使用CSV-Python 3中的文件名从FTP或HTTP下载文件
我有一个csv文件的电子商务网站的产品,我的工作,以及FTP访问相应的图像为每个产品(~15K产品) 我想使用Python从FTP或HTTP中仅提取csv中列出的图像,并将它们保存在本地使用CSV-Python 3中的文件名从FTP或HTTP下载文件,csv,python-3.x,ftp,urllib,Csv,Python 3.x,Ftp,Urllib,我有一个csv文件的电子商务网站的产品,我的工作,以及FTP访问相应的图像为每个产品(~15K产品) 我想使用Python从FTP或HTTP中仅提取csv中列出的图像,并将它们保存在本地 import urllib.request import urllib.parse import re url='http://www.fakesite.com/pimages/filename.jpg' split = urllib.parse.urlsplit(url) filename = split
import urllib.request
import urllib.parse
import re
url='http://www.fakesite.com/pimages/filename.jpg'
split = urllib.parse.urlsplit(url)
filename = split.path.split("/")[-1]
urllib.request.urlretrieve(url, filename)
print(filename)
saveFile = open(filename,'r')
saveFile.close()
import csv
with open('test.csv') as csvfile:
readCSV = csv.reader(csvfile, delimiter=",")
images = []
for row in readCSV:
image = row[14]
print(image)
我目前拥有的代码可以从URL中提取文件名,并将文件另存为该文件名。

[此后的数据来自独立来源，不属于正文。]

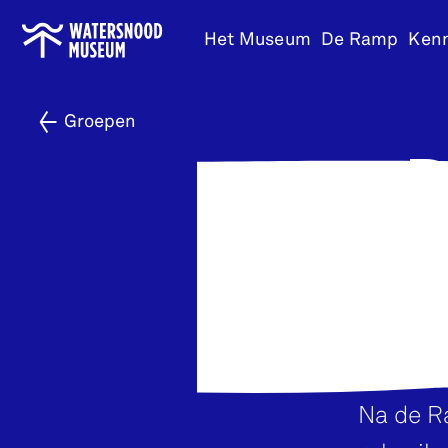
Ga
Het Museum
De Ramp
Ken
naar
home
Groepen
Na de Ra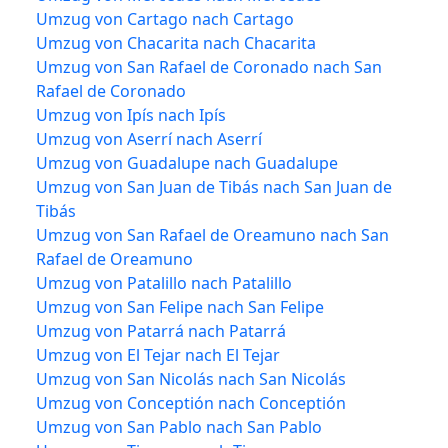
Umzug von Cartago nach Cartago
Umzug von Chacarita nach Chacarita
Umzug von San Rafael de Coronado nach San
Rafael de Coronado
Umzug von Ipís nach Ipís
Umzug von Aserrí nach Aserrí
Umzug von Guadalupe nach Guadalupe
Umzug von San Juan de Tibás nach San Juan de
Tibás
Umzug von San Rafael de Oreamuno nach San
Rafael de Oreamuno
Umzug von Patalillo nach Patalillo
Umzug von San Felipe nach San Felipe
Umzug von Patarrá nach Patarrá
Umzug von El Tejar nach El Tejar
Umzug von San Nicolás nach San Nicolás
Umzug von Conceptión nach Conceptión
Umzug von San Pablo nach San Pablo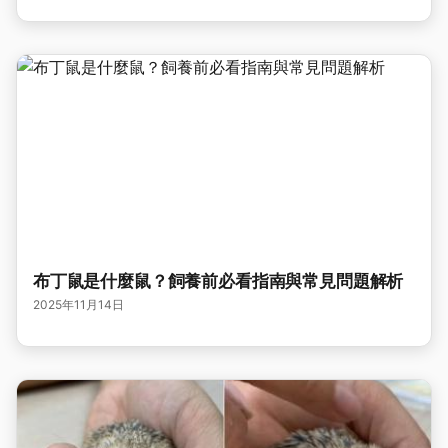
布丁鼠是什麼鼠？飼養前必看指南與常見問題解析
2025年11月14日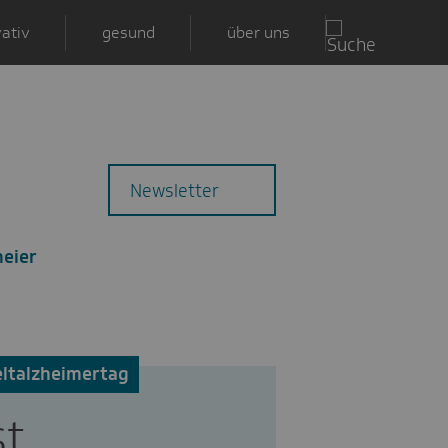
ativ
gesund
über uns
Zu
Mail
Newsletter
den
Kommentaren
meier
ltalzheimertag
st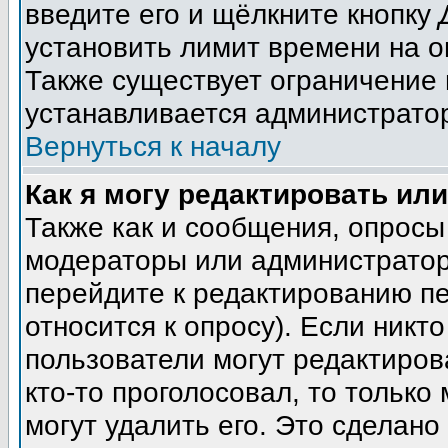
введите его и щёлкните кнопку
установить лимит времени на о
Также существует ограничение 
устанавливается администрато
Вернуться к началу
Как я могу редактировать ил
Также как и сообщения, опросы 
модераторы или администратор
перейдите к редактированию пе
относится к опросу). Если никто
пользователи могут редактиров
кто-то проголосовал, то тольк
могут удалить его. Это сделано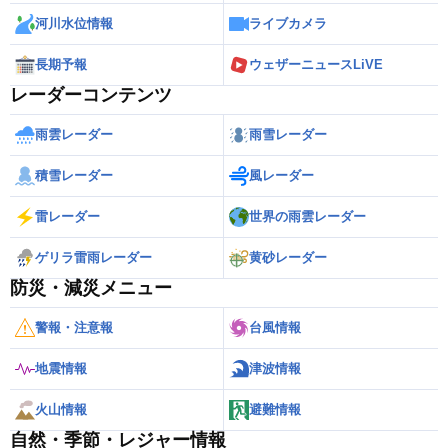
河川水位情報
ライブカメラ
長期予報
ウェザーニュースLiVE
レーダーコンテンツ
雨雲レーダー
雨雪レーダー
積雪レーダー
風レーダー
雷レーダー
世界の雨雲レーダー
ゲリラ雷雨レーダー
黄砂レーダー
防災・減災メニュー
警報・注意報
台風情報
地震情報
津波情報
火山情報
避難情報
自然・季節・レジャー情報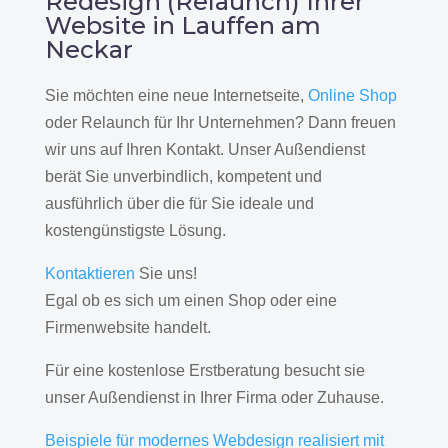
Redesign (Relaunch) Ihrer
Website in Lauffen am
Neckar
Sie möchten eine neue Internetseite,
Online Shop
oder Relaunch für Ihr Unternehmen? Dann freuen
wir uns auf Ihren Kontakt. Unser Außendienst
berät Sie unverbindlich, kompetent und
ausführlich über die für Sie ideale und
kostengünstigste Lösung.
Kontaktieren
Sie uns!
Egal ob es sich um einen Shop oder eine
Firmenwebsite handelt.
Für eine kostenlose Erstberatung besucht sie
unser Außendienst in Ihrer Firma oder Zuhause.
Beispiele für modernes Webdesign realisiert mit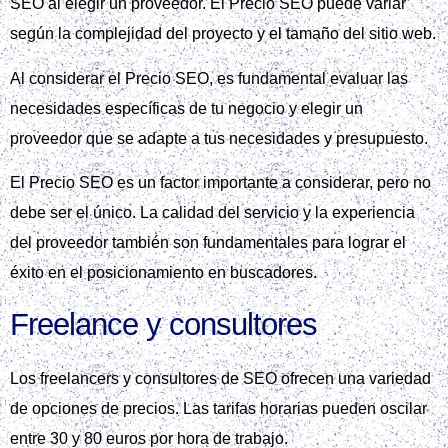
SEO al elegir un proveedor. El Precio SEO puede variar
según la complejidad del proyecto y el tamaño del sitio web.
Al considerar el Precio SEO, es fundamental evaluar las
necesidades específicas de tu negocio y elegir un
proveedor que se adapte a tus necesidades y presupuesto.
El Precio SEO es un factor importante a considerar, pero no
debe ser el único. La calidad del servicio y la experiencia
del proveedor también son fundamentales para lograr el
éxito en el posicionamiento en buscadores.
Freelance y consultores
Los freelancers y consultores de SEO ofrecen una variedad
de opciones de precios. Las tarifas horarias pueden oscilar
entre 30 y 80 euros por hora de trabajo.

它还可以从CSV文件中提取图像的文件名。(文件名和图像完全相同)我需要它做的是将文件名从CSV输入URL的末尾,然后将该文件另存为文件名
我已毕业于此:
import urllib.request
import urllib.parse
import re
import os
import csv
with open('test.csv') as csvfile:
readCSV = csv.reader(csvfile, delimiter=",")
images = []
for row in readCSV:
image = row[14]
images.append(image)
x ='http://www.fakesite.com/pimages/'
url = os.path.join (x,image)
split = urllib.parse.urlsplit(url)
filename = split.path.split("/")[-1]
urllib.request.urlretrieve(url,filename)
saveFile = open(filename,'r')
saveFile.close()
现在这很好。它工作得很好。它从CSV文件中提取正确的文件名,将其添加到URL的末尾,下载文件,并将其保存为文件名
然而,我似乎不知道如何使这项工作适用于多行CSV文件。现在,它接受最后一行,并提取相关信息。理想情况下,我会使用CSV文件,其中包含所有产品,它会浏览并下载每一个产品,而不仅仅是最后一张图像 你在做奇怪的事情
import urllib.request
import csv
# the images list should be outside the with block
images = []
IMAGE_COLUMN = 14
with open('test.csv') as csvfile:
# read csv
readCSV = csv.reader(csvfile, delimiter=",")
for row in readCSV:
# I guess 14 is the column-index of the image-name like 'image.jpg'
# I've put it in some constant
# now append all the image-names into the list
images.append(row[IMAGE_COLUMN])
# no need for the following
# image = row[14]
# images.append(image)
# make sure, root_url ends with a slash
# x was some strange name for an url
root_url = 'http://www.fakesite.com/pimages/'
# iterate through the list
for image in images:
# you don't need os.path.join, because that's operating system dependent.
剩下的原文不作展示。